Segment Start: EXERCISE MATERIAL
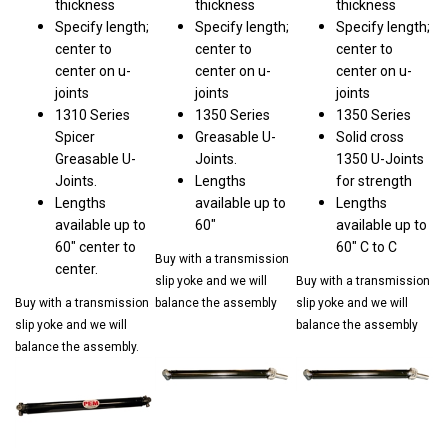
Specify length;
Specify length;
Specify length;
center to
center to
center to
center on u-
center on u-
center on u-
joints
joints
joints
1310 Series
1350 Series
1350 Series
Spicer
Greasable U-
Solid cross
Greasable U-
Joints.
1350 U-Joints
Joints.
Lengths
for strength
Lengths
available up to
Lengths
available up to
60"
available up to
60" center to
60" C to C
Buy with a transmission
center.
slip yoke and we will
Buy with a transmission
Buy with a transmission
balance the assembly
slip yoke and we will
slip yoke and we will
balance the assembly
balance the assembly.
Segment End: EXERCISE MATERIAL
AIM OF THE EXERCISE =>
In the entries above, find the line with "1350 U-Joints", then retype it and every line after it exactly.

ANSWER SPACE =>
1350 U-Joints
Joints.
Lengths
for strength
Lengths
available up to
Lengths
available up to
60"
available up to
60" center to
60" C to C
Buy with a transmission
center.
slip yoke and we will
Buy with a transmission
Buy with a transmission
balance the assembly
slip yoke and we will
slip yoke and we will
balance the assembly
balance the assembly.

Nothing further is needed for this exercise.